= Beginning of Section =
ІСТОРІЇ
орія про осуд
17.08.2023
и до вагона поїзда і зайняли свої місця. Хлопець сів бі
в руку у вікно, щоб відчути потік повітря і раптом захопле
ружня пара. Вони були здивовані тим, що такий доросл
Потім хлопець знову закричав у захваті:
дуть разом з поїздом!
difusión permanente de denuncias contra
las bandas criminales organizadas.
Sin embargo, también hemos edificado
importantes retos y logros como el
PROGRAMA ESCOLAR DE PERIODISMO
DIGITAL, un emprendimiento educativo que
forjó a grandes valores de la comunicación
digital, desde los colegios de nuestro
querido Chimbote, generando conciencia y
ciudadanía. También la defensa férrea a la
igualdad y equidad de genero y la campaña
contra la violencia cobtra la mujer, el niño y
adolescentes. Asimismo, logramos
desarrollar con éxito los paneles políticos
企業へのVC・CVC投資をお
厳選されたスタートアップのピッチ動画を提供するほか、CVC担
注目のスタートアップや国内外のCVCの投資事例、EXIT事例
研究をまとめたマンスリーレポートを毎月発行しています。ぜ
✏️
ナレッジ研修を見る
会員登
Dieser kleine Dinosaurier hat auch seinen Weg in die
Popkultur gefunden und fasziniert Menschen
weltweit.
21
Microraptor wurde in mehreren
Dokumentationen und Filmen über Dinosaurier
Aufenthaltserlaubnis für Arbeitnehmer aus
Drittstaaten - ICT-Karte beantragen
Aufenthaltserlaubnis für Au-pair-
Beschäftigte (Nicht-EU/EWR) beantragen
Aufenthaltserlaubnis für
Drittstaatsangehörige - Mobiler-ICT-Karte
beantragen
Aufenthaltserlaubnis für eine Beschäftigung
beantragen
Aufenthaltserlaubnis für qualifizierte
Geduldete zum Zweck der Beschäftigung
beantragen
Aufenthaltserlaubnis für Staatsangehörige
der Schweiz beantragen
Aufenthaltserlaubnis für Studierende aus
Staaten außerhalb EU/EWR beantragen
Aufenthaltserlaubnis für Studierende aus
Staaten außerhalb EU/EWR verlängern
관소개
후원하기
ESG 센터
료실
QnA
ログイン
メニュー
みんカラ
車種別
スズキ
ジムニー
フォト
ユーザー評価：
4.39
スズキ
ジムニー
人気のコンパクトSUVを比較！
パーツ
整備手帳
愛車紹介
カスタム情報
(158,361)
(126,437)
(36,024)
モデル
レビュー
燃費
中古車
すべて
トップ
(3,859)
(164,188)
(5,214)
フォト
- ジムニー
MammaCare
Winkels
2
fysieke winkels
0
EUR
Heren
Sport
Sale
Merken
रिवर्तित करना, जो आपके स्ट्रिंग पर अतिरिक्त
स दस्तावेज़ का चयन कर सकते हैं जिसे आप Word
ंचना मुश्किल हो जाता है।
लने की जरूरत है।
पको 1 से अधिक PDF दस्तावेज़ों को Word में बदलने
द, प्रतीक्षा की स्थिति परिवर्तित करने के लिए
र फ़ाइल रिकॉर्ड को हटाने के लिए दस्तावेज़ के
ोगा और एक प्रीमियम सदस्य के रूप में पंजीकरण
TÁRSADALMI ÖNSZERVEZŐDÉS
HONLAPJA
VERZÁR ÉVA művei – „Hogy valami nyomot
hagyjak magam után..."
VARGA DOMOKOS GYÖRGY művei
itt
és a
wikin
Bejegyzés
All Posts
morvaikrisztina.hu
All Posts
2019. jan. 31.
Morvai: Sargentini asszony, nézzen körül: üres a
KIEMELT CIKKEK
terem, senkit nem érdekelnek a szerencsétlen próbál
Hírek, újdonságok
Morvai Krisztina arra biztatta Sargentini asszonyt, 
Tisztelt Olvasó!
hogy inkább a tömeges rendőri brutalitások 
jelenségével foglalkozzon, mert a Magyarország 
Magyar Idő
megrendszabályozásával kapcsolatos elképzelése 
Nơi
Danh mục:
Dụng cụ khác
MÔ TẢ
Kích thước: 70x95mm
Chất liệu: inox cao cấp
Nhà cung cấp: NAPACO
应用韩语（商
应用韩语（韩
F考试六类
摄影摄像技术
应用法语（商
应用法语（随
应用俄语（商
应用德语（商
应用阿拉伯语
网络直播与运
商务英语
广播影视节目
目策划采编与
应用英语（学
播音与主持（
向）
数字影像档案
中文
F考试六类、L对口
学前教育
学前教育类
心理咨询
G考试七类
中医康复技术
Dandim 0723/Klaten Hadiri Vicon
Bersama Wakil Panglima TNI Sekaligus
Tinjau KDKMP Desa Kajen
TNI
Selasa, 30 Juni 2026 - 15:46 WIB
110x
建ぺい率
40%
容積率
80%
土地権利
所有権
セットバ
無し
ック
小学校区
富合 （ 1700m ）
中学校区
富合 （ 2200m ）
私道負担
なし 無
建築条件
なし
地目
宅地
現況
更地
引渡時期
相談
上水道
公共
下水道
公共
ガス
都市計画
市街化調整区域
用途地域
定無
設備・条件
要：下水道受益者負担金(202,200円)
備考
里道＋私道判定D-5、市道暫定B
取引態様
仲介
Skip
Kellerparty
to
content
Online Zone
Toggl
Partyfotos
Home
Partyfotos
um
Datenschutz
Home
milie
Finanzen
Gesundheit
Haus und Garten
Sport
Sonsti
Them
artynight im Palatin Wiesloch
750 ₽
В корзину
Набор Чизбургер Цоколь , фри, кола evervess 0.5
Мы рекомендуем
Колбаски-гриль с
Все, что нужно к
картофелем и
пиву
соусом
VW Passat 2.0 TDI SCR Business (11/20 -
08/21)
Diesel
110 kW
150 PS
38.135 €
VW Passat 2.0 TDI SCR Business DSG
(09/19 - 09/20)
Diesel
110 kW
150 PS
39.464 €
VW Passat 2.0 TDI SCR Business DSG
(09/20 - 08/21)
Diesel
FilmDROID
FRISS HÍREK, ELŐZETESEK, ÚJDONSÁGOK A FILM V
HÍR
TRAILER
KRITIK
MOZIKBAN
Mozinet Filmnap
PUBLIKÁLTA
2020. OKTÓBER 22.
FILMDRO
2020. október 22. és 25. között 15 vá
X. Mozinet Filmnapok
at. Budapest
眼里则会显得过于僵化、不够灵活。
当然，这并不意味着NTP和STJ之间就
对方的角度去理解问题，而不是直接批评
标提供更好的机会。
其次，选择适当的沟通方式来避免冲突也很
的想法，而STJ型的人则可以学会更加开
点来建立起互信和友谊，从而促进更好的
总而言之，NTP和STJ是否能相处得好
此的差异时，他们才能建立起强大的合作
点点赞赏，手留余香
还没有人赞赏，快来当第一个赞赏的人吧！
= End of Section =
## Instructions for the task
Scan the listing and copy every line where the string "Word" shows up.

## Reply
स दस्तावेज़ का चयन कर सकते हैं जिसे आप Word
पको 1 से अधिक PDF दस्तावेज़ों को Word में बदलने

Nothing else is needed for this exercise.